Every leader eventually stands at the edge of a transition. It might be a market shift, a new project, or a global crisis. Staring into that fog of uncertainty is unsettling, especially for an SMB leader. The destination is unclear, and the path is filled with risk.
It’s a feeling similar to the one millions of people experience each January when they join a gym. They crave an instant transformation, but real change isn’t a push-button solution. It’s a process that demands what many are unwilling to give: patience with the journey and trust in the small, consistent actions that deliver results.
Exceptional leaders approach change not as a single, terrifying situation, but as a series of deliberate, smaller actions. They know that to navigate the fog, you don’t need exact coordinates for the destination – you just need a clear vision of the outcome. They manage the inherent risk by acknowledging the transition’s true scope, having the patience to break it down, and trusting their people and the process.
The First Hurdle: Acknowledging the Scope
Changes and transitions are like icebergs; most of the complexity is hidden beneath the surface.
Hiring a new person isn’t just about filling a role; it’s about merging a new personality and their unique skillset into an established team culture. A product launch isn’t just a marketing event; it’s the culmination of countless decisions in creation, engineering, design, and logistics.

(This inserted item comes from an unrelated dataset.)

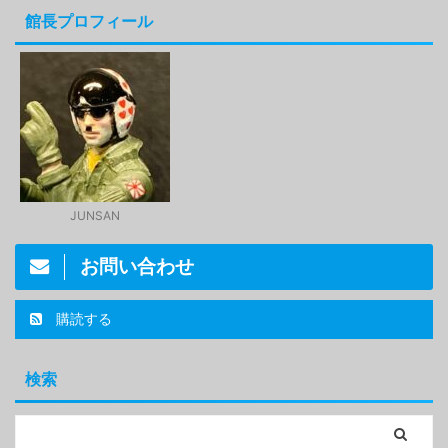
館長プロフィール
JUNSAN
お問い合わせ
購読する
検索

Good leaders don’t underestimate this hidden depth. They recognize that any transition will likely evolve from its initial concept. They resist the urge to provide quick, simple solutions and instead embrace the complexity. By abandoning rigid thinking, they accept that the process itself will provide learning, independent thinking, and creativity.

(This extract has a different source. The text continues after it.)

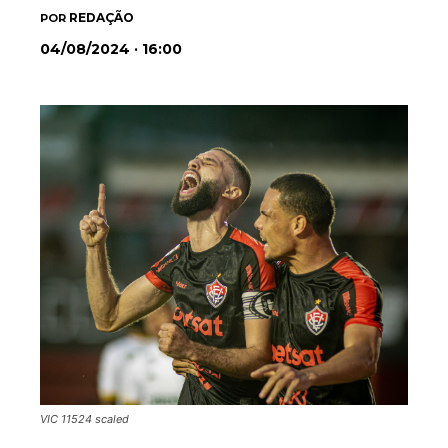
REDAÇÃO
POR
04/08/2024 · 16:00
VIC 11524 scaled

The Power of Patience: Breaking Chaos into Concrete Actions
Once a leader grasps the scale of the transition, the first instinct is often to rush. But haste, without checking in or reflection, creates errors and demoralizes teams. The most effective leaders apply a patient, methodical agile approach: they break monumental tasks into smaller, actionable parts. By trusting those doing the work, they open up communication and create a feedback loop that empowers everyone.

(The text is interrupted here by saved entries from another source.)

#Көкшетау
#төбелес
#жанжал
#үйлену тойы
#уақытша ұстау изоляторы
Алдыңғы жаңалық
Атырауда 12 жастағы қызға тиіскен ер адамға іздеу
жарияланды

Patience here becomes an active, strategic tool. It’s the discipline to let small pieces come together, knowing each completed part builds momentum. Like compound interest on an investment, the value of these small wins grows over time, building not just progress, but confidence and clarity. Setbacks will occur, but the cumulative gains will far outweigh the temporary losses.
A powerful recent example is Canlis, a fine-dining restaurant in Seattle. When the pandemic made their business model impossible overnight, the leadership team broke the existential problem of “how do we survive?” into manageable experiments. As documented by the New York Times, they patiently launched one new concept at a time: a burger drive-thru, then a bagel stand, then a delivery service. Each pivot was a self-contained project, allowing the team to learn and adapt without solving the entire crisis at once.
The Final Ingredient: Trust, Speed, and Retrospection
Breaking a problem down is pointless without trust. A leader must have confidence in the agile process and their people. You must empower your team to own their part of the plan, because micromanaging stifles the essential two-way trust between a leader and their team.
Trusting the process also means embracing the concept of “failing fast.” When tasks are small, decisions can be made quickly. A misstep isn’t a catastrophe; when shared, it’s a low-cost lesson for everyone. This is where the discipline of retrospection and regular check-ins becomes critical. By frequently looking back at what worked and what didn’t, teams learn and adapt, ensuring every action – success or failure – propels them forward. This creates a self-learning team that avoids making the same mistakes down the road.
Consider the transformation of Target under CEO Brian Cornell. Facing the “retail apocalypse,” instead of making one huge, risky bet, Cornell initiated a series of smaller, strategic changes. As detailed by publications like Retail TouchPoints, Target invested patiently and incrementally in remodeling stores, launching successful private-label brands, and enhancing its supply chain. A single change was a small win, but combined with hundreds of other improvements, the small wins compounded, turning Target into a retail leader by transforming a massive risk into a story of sustained, iterative success.
The Leader’s Way Forward
For a leader feeling the pressure of isolation, facing a major transition can be overwhelming. This is especially true for those without a trusted thought partner or a peer group to vet ideas and decisions with, making every choice feel like it’s made in a vacuum. But you don’t need all the answers at once. The concept is simple yet profound: mitigate risk by having the patience to break the challenge into smaller parts and the trust to let the process – and your people – work.
Your job isn’t to eliminate the fog.
It’s to take the first step, light the way for the next one, and have the courage to keep moving forward, even through the setbacks.